----- Given data
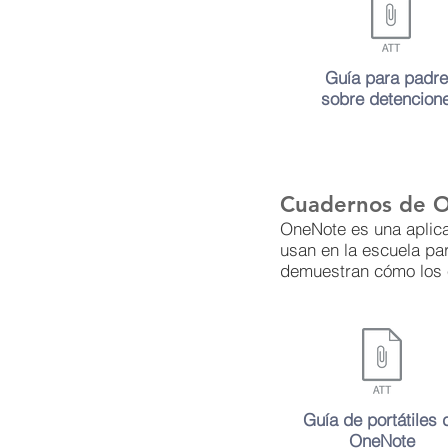
Guía para padr
sobre detencion
Cuadernos de 
OneNote es una aplica
usan en la escuela par
demuestran cómo los 
Guía de portátiles 
OneNote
----------
Task prompt - Print the lines of the entries, exactly, from the one containing "OneNote es una aplica" down to the final line, and leave out all the others.

Answer space -
OneNote es una aplica
usan en la escuela par
demuestran cómo los 
Guía de portátiles 
OneNote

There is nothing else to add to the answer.